Using Docker and Splunk to Operationalize the Machine Learning Toolkit

Anthony G. Tellez2 min read
SplunkDockerMachine LearningData ScienceMLOpsMLTKDevOps2019

Keeping a Splunk dev environment current is more work than it sounds. Every time a new version of the ML Toolkit or the Python for Scientific Computing add-on ships, there is a manual install cycle: download from Splunkbase, unpack, restart, verify. If you're running this on a shared server or want to hand the environment to someone else, the problem compounds. The official Splunk Docker image removes most of that friction. You can pull a fresh Splunk instance, tell it which apps to install at startup, and have a fully configured ML development environment running in a few minutes without touching the host.

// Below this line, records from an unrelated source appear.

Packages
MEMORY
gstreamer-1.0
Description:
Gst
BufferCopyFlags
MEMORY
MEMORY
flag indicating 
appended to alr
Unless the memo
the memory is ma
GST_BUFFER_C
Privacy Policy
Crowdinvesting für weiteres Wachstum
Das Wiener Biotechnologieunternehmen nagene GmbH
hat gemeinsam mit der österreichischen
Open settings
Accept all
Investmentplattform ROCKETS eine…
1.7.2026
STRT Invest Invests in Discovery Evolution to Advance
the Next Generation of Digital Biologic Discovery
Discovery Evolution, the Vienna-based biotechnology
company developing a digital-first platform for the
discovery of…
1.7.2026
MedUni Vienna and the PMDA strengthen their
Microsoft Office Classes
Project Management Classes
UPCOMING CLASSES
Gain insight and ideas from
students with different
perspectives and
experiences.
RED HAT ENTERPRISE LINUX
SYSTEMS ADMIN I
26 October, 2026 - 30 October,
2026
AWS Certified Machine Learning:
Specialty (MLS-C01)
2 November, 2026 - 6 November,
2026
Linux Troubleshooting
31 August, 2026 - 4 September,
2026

You need Docker installed, root or sudo access on the host, and a Splunkbase account. Verify Docker is working before going further:

$ docker --version
Docker version 18.09.2, build 6247962

If that doesn't return something similar, the Docker.com installation docs cover all major platforms.

Pulling the Image

The official image lives on Docker Hub:

$ docker pull splunk/splunk:latest

More detail on the image is at Docker Hub - Splunk.

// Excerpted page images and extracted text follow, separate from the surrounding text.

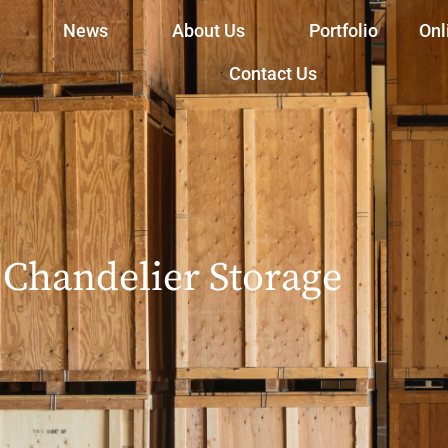
News
About Us
Portfolio
Onl
Contact Us
Chandelier Storage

Running with Pre-installed Apps

The part that makes this useful for MLTK work is the SPLUNK_APPS_URL environment variable. Passing it at container launch time tells Splunk to authenticate against Splunkbase and download specific app versions before starting. This means the container comes up with the Python for Scientific Computing add-on and the ML Toolkit already installed, without any manual intervention:

$ docker run -d -p 8000:8000 \
  -e 'SPLUNK_START_ARGS=--accept-license' \
  -e 'SPLUNK_PASSWORD=splunk123' \
  -e SPLUNK_APPS_URL=https://splunkbase.splunk.com/app/2882/release/1.3/download,https://splunkbase.splunk.com/app/2890/release/4.1.0/download \
  -e SPLUNKBASE_USERNAME=<your_email@domain.com> \
  -e SPLUNKBASE_PASSWORD=<your_password> \
  splunk/splunk:latest

Replace the SPLUNKBASE_USERNAME and SPLUNKBASE_PASSWORD values with your Splunkbase credentials. The two URLs in SPLUNK_APPS_URL install Python for Scientific Computing v1.3 and the Splunk Machine Learning Toolkit v4.1.0. The comma-separated format means you can add more apps to that list without changing anything else about the command.

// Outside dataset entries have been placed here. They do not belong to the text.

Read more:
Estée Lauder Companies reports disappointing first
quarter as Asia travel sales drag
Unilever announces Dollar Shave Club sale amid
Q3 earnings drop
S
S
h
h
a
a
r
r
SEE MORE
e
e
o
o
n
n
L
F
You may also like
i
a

Once the container is running, Splunk Web is at http://localhost:8000. The default credentials are admin:splunk123 — change the password either by updating the SPLUNK_PASSWORD parameter before launch or through the UI afterward.

For a deeper look at what the ML Toolkit can do once the environment is up, the Splunk Machine Learning YouTube playlist covers the core use cases.